The Lancer program has recruiting connections all over the country, and programs have started to discuss Teu, with Wisconsin making a call to Calcagno the other day. Still, no official offers have come in yet, and whoever is lucky enough to land Teu’s services will come away with one of the steals of this year’s recruiting class.
Odds and ends
Normally, calculating stat leaders at the end of the regular season is easy, but with so many teams only playing eight or nine games, calculating results on a per game basis is a bit more difficult. While leaders for most individual stats are available on MaxPreps, at least for teams that have entered their data on the site, there are a couple of more unusual categories that are worth recognizing here.
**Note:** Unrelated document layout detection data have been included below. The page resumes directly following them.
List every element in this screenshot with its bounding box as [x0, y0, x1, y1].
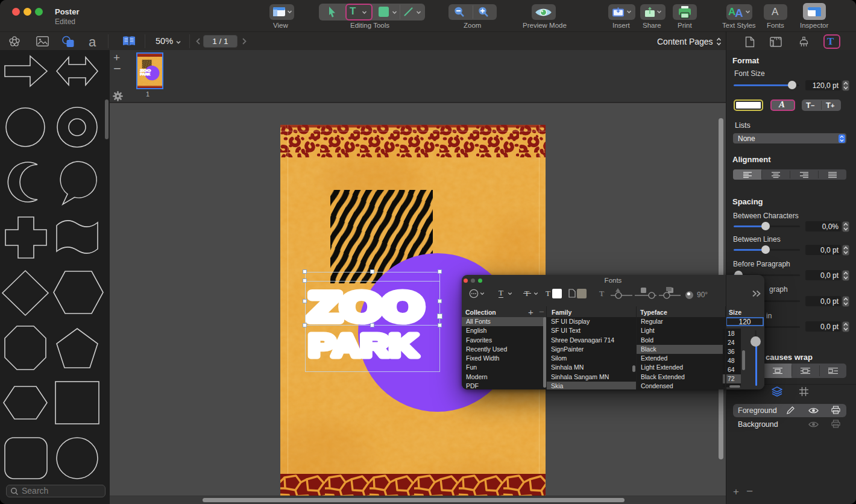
svg-text:PARK: PARK — [140, 73, 151, 76]
svg-text:ZOO: ZOO — [140, 68, 151, 72]
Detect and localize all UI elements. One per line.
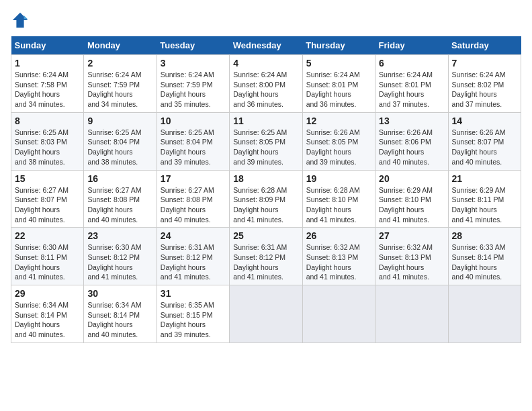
day-info: Sunrise: 6:25 AMSunset: 8:05 PMDaylight … [233,128,287,166]
day-number: 10 [161,116,226,126]
day-info: Sunrise: 6:34 AMSunset: 8:14 PMDaylight … [15,301,69,338]
day-number: 28 [452,230,517,241]
day-number: 17 [161,173,226,184]
day-info: Sunrise: 6:24 AMSunset: 8:02 PMDaylight … [452,71,506,108]
day-info: Sunrise: 6:35 AMSunset: 8:15 PMDaylight … [161,301,214,338]
day-number: 24 [161,230,226,241]
logo-icon [11,11,30,30]
calendar-week-row: 29 Sunrise: 6:34 AMSunset: 8:14 PMDaylig… [11,285,521,343]
calendar-cell: 25 Sunrise: 6:31 AMSunset: 8:12 PMDaylig… [230,228,302,285]
calendar-cell: 13 Sunrise: 6:26 AMSunset: 8:06 PMDaylig… [375,112,448,170]
calendar-cell: 3 Sunrise: 6:24 AMSunset: 7:59 PMDayligh… [157,55,229,113]
day-number: 8 [15,116,80,126]
calendar-cell: 8 Sunrise: 6:25 AMSunset: 8:03 PMDayligh… [11,112,84,170]
day-info: Sunrise: 6:31 AMSunset: 8:12 PMDaylight … [161,243,214,281]
day-info: Sunrise: 6:25 AMSunset: 8:04 PMDaylight … [161,128,214,166]
day-info: Sunrise: 6:29 AMSunset: 8:11 PMDaylight … [452,186,506,224]
calendar-cell: 18 Sunrise: 6:28 AMSunset: 8:09 PMDaylig… [230,170,302,228]
calendar-cell [375,285,448,343]
day-info: Sunrise: 6:24 AMSunset: 8:01 PMDaylight … [306,71,360,108]
day-number: 16 [87,173,152,184]
day-number: 1 [15,58,80,68]
calendar-table: Sunday Monday Tuesday Wednesday Thursday… [11,36,521,343]
day-info: Sunrise: 6:25 AMSunset: 8:04 PMDaylight … [87,128,141,166]
day-info: Sunrise: 6:33 AMSunset: 8:14 PMDaylight … [452,243,506,281]
day-info: Sunrise: 6:32 AMSunset: 8:13 PMDaylight … [379,243,433,281]
day-info: Sunrise: 6:29 AMSunset: 8:10 PMDaylight … [379,186,433,224]
day-number: 18 [233,173,298,184]
calendar-cell: 14 Sunrise: 6:26 AMSunset: 8:07 PMDaylig… [448,112,521,170]
day-info: Sunrise: 6:27 AMSunset: 8:07 PMDaylight … [15,186,69,224]
day-number: 5 [306,58,371,68]
calendar-cell: 17 Sunrise: 6:27 AMSunset: 8:08 PMDaylig… [157,170,229,228]
day-number: 7 [452,58,517,68]
calendar-cell: 24 Sunrise: 6:31 AMSunset: 8:12 PMDaylig… [157,228,229,285]
calendar-cell: 11 Sunrise: 6:25 AMSunset: 8:05 PMDaylig… [230,112,302,170]
day-info: Sunrise: 6:26 AMSunset: 8:05 PMDaylight … [306,128,360,166]
calendar-cell: 19 Sunrise: 6:28 AMSunset: 8:10 PMDaylig… [302,170,375,228]
day-number: 12 [306,116,371,126]
col-friday: Friday [375,36,448,55]
calendar-cell: 5 Sunrise: 6:24 AMSunset: 8:01 PMDayligh… [302,55,375,113]
calendar-cell: 29 Sunrise: 6:34 AMSunset: 8:14 PMDaylig… [11,285,84,343]
col-thursday: Thursday [302,36,375,55]
svg-marker-1 [24,15,28,19]
calendar-cell: 16 Sunrise: 6:27 AMSunset: 8:08 PMDaylig… [84,170,157,228]
calendar-cell: 15 Sunrise: 6:27 AMSunset: 8:07 PMDaylig… [11,170,84,228]
day-info: Sunrise: 6:26 AMSunset: 8:06 PMDaylight … [379,128,433,166]
day-number: 14 [452,116,517,126]
day-info: Sunrise: 6:34 AMSunset: 8:14 PMDaylight … [87,301,141,338]
day-number: 29 [15,288,80,299]
day-info: Sunrise: 6:27 AMSunset: 8:08 PMDaylight … [87,186,141,224]
col-sunday: Sunday [11,36,84,55]
day-info: Sunrise: 6:28 AMSunset: 8:09 PMDaylight … [233,186,287,224]
day-number: 26 [306,230,371,241]
day-info: Sunrise: 6:26 AMSunset: 8:07 PMDaylight … [452,128,506,166]
day-number: 20 [379,173,444,184]
day-number: 6 [379,58,444,68]
day-number: 3 [161,58,226,68]
calendar-cell: 27 Sunrise: 6:32 AMSunset: 8:13 PMDaylig… [375,228,448,285]
calendar-cell [230,285,302,343]
calendar-cell: 2 Sunrise: 6:24 AMSunset: 7:59 PMDayligh… [84,55,157,113]
calendar-cell: 4 Sunrise: 6:24 AMSunset: 8:00 PMDayligh… [230,55,302,113]
day-number: 9 [87,116,152,126]
day-number: 11 [233,116,298,126]
day-info: Sunrise: 6:24 AMSunset: 8:01 PMDaylight … [379,71,433,108]
day-number: 19 [306,173,371,184]
day-number: 23 [87,230,152,241]
calendar-cell: 26 Sunrise: 6:32 AMSunset: 8:13 PMDaylig… [302,228,375,285]
calendar-cell: 1 Sunrise: 6:24 AMSunset: 7:58 PMDayligh… [11,55,84,113]
calendar-week-row: 22 Sunrise: 6:30 AMSunset: 8:11 PMDaylig… [11,228,521,285]
day-info: Sunrise: 6:24 AMSunset: 8:00 PMDaylight … [233,71,287,108]
day-number: 4 [233,58,298,68]
calendar-cell: 20 Sunrise: 6:29 AMSunset: 8:10 PMDaylig… [375,170,448,228]
calendar-cell: 10 Sunrise: 6:25 AMSunset: 8:04 PMDaylig… [157,112,229,170]
calendar-cell: 21 Sunrise: 6:29 AMSunset: 8:11 PMDaylig… [448,170,521,228]
calendar-cell: 6 Sunrise: 6:24 AMSunset: 8:01 PMDayligh… [375,55,448,113]
calendar-cell: 22 Sunrise: 6:30 AMSunset: 8:11 PMDaylig… [11,228,84,285]
day-info: Sunrise: 6:24 AMSunset: 7:59 PMDaylight … [87,71,141,108]
calendar-cell [302,285,375,343]
day-info: Sunrise: 6:25 AMSunset: 8:03 PMDaylight … [15,128,69,166]
calendar-week-row: 8 Sunrise: 6:25 AMSunset: 8:03 PMDayligh… [11,112,521,170]
calendar-cell: 28 Sunrise: 6:33 AMSunset: 8:14 PMDaylig… [448,228,521,285]
svg-marker-0 [13,13,28,28]
calendar-cell: 12 Sunrise: 6:26 AMSunset: 8:05 PMDaylig… [302,112,375,170]
day-number: 2 [87,58,152,68]
day-number: 27 [379,230,444,241]
day-info: Sunrise: 6:27 AMSunset: 8:08 PMDaylight … [161,186,214,224]
calendar-cell: 7 Sunrise: 6:24 AMSunset: 8:02 PMDayligh… [448,55,521,113]
logo [11,11,32,30]
calendar-week-row: 1 Sunrise: 6:24 AMSunset: 7:58 PMDayligh… [11,55,521,113]
col-tuesday: Tuesday [157,36,229,55]
day-number: 13 [379,116,444,126]
calendar-cell [448,285,521,343]
day-number: 30 [87,288,152,299]
calendar-cell: 9 Sunrise: 6:25 AMSunset: 8:04 PMDayligh… [84,112,157,170]
day-number: 15 [15,173,80,184]
day-number: 25 [233,230,298,241]
day-info: Sunrise: 6:31 AMSunset: 8:12 PMDaylight … [233,243,287,281]
day-info: Sunrise: 6:32 AMSunset: 8:13 PMDaylight … [306,243,360,281]
page-header [11,11,521,30]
By points per game, the top five teams were Menlo (44.9), Aptos (43.9), Santa Cruz (42.4), Los Gatos (41.6) and St. Francis (40.3). The five most anemic offenses were Lick (3.1), El Camino (6.3), San Jose (7.5), Mills (7.8) and Oak Grove (8.1). Sobrato’s offense was the most average at 23.8 points per game.
Lick also had by far the most porous defense, allowing 55.4 points per game. Rounding out the top five behind the Comets were Willow Glen (38.5), Mitty (37.3), Monta Vista (36.4) and Prospect (36.4). The five best defenses belonged to Santa Cruz (6.7), San Mateo (8.7), Los Gatos (9.7), Menlo (9.7) and Hollister (10.0). San Mateo’s results are especially remarkable when considering the 37 points the Bearcats allowed to Burlingame, all in the first half of Saturday’s loss. The average defense allowed 23.4 points per game, and Riordan was the closest to that mark at 23.2.
Fans of offensive shootouts would be delighted to watch Half Moon Bay. Games involving the Cougars were the highest-scoring of any team in the section, with an average of 72.0 combined points. Not far behind were Prospect (68.4), Menlo-Atherton (63.6), Valley Christian (60.5) and Aragon (58.4). It’s no coincidence that both the Cougars and Bears are on the list of highest-scoring teams. M-A escaped with a 47-46 win over Half Moon Bay on Oct. 8.
El Camino’s games were the lowest-scoring in the section, with an average of 32.9 total points. Among the other teams featuring in low-scoring games were Rancho San Juan (34.3), Los Altos (34.9), Watsonville (35.0) and rivals Oak Grove and Santa Teresa (both 35.6). The average game had 47.2 points scored, and King’s Academy was closest to that mark at 47.4.
Looking for close games? Sacred Heart Prep’s games were decided by an average of just 7.9 points this season, by far the lowest in the section. Only one game, a 56-20 loss at Menlo-Atherton, was decided by more than one score. Other teams that played close games throughout the year were Pacific Grove (12.4), Cupertino (12.6), Sacred Heart Cathedral (12.9) and San Lorenzo Valley (13.6).
Considering how poorly the Comets ranked in everything else, it’s no surprise Lick had the most lopsided games, decided by an average of 52.3 points. Other teams playing in blowouts almost every week, win or lose, included Aptos (37.3), Santa Cruz (35.8), Menlo (35.2) and Yerba Buena (34.1). While most of the teams that played lots of lopsided games were either extremely good or extremely bad, the Aztec Warriors are an outlier. Yerba Buena went 5-5 but playedd just two games decided by less than three scores, a 34-33 win over Mills and a 34-31 triumph over Evergreen Valley.
The average game in the section was decided by 23.3 points. 5-5 Christopher’s games were decided by an average of 23.2.
With two previously undefeated teams suffering their first losses on Saturday within three miles and four hours of each other in San Mateo, five teams still have perfect records entering the playoffs. St. Francis, Salinas and Los Gatos are all in the Division I playoffs, while Menlo and Santa Cruz are in Division II.